Soon, 3D printing that's fit for the table
Peter Kammerer says the advent of 3D printing may just provide the answer to our search for food that is plentiful and safe to eat
A video of rats having a party on a basket of fresh pork being delivered to a supermarket in Sai Wan Ho has put me off one of my food staples. So disturbing was the sight that, days later, my dreams continue to be haunted by the creatures pawing, Disney-like, at the delivery baskets before disco dancing in delight and then chowing down in an orgy of gluttony. About the same time as the images were going viral last week, reports of Hunan-produced rice tainted with the cancer-causing metal cadmium were boiling over in Guangdong. Coupled with pestering advice from my nutrition-and-fitness-minded son, increasing numbers of friends going vegan and ever-rising prices, I've no difficulty declaring that eating in Hong Kong is no longer fun.
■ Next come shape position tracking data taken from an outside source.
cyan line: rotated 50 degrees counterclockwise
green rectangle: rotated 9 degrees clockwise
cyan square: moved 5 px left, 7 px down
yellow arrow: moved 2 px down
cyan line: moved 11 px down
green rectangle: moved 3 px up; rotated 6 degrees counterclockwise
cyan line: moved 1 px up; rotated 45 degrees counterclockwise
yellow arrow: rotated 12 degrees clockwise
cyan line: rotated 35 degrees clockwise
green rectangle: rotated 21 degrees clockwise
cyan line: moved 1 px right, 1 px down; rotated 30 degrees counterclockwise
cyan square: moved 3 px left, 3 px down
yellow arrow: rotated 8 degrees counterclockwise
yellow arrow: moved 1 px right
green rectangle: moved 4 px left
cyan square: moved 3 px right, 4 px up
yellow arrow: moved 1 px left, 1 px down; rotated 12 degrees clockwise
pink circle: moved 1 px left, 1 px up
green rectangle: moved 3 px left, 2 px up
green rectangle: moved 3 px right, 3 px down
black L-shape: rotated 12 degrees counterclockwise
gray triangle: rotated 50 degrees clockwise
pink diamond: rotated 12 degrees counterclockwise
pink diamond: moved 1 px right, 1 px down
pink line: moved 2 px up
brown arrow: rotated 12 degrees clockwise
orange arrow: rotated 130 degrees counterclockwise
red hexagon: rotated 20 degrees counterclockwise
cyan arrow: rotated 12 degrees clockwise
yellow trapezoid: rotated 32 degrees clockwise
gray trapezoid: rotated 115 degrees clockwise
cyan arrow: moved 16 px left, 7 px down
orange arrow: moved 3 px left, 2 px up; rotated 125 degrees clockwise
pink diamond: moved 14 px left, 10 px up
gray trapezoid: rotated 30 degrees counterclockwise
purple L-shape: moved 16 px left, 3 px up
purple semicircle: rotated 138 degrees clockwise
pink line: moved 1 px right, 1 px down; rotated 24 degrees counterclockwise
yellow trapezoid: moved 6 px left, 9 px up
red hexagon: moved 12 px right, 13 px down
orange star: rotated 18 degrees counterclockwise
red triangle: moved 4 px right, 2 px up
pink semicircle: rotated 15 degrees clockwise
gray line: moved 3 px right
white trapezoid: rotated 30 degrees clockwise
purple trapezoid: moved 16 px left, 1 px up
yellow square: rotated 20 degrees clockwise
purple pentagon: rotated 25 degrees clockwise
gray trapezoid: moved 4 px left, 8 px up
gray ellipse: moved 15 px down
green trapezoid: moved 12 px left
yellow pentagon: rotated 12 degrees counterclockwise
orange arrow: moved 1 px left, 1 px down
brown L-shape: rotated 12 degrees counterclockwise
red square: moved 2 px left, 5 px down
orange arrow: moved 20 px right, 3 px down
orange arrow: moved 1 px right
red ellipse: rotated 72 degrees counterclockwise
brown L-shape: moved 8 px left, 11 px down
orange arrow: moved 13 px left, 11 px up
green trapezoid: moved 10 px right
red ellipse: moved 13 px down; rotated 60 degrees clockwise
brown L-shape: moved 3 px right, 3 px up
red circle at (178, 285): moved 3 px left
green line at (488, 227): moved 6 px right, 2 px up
I hate to be pessimistic, but without significant innovation, it's only going to get worse. There's no end of research showing that the more people who inhabit poor old earth, the greater the difficulty in feeding them. The wealthier they get, the more meat, seafood and fresh vegetables they want to eat. Science and greed step in to make more from less. A peak population of 12 billion will be reached towards the end of this century - that's when the experts reckon a crisis will hit.
There are two ways to look at this. The first involves ignoring what the media churns out, pretending that YouTube, Twitter and text messages don't exist and being deaf and blind to advice. As I was telling my son at the weekend as he admonished me for smuggling ice-cream into the house, my grandfather knew nothing about nutrition and everything about steak, sausages and beer, yet lived to a fulfilling 90 years. I will be the first to admit that this approach is about good genes and being selfish.
So, with fellow humanity and future generations in mind, we turn to the other option: 3D food printing. There has been far too much hype about 3D printing of late, centred on replica guns, models for science fiction movies like Star Trek and figure-hugging dresses. More practical, though, is the vision of Anjan Contractor, an engineer at Systems and Materials Research Corporation in the US, who has been awarded a Nasa grant to produce a food printing system for astronauts. He can see the day when every kitchen has a 3D printer that produces customised, nutritionally appropriate meals, a layer at a time, from cartridges of powder and oil.
Contractor's first gastronomic aim is pizza, although it won't be pioneering: Cornell University's Fab@Home project has been experimenting with cookies, a Japanese firm makes chocolates in face shapes, a company in the Netherlands has microwave pancakes on the market and shrimp paste, Cheez Whiz, Nutella and frosting feature in a wide variety of concoctions. Scientists are well advanced in working on meat and grain substitutes. Hampering progress is the high cost of production and coming up with acceptable flavours.
With time, 3D printing offers a way out of our food dilemma. There will be less waste, all manner of menus can be conveniently created to fit individual dietary needs and it will be safe. The downside is that it won't be fresh. Here, I suggest my grandfather's philosophy: enjoy what you've got while it's there.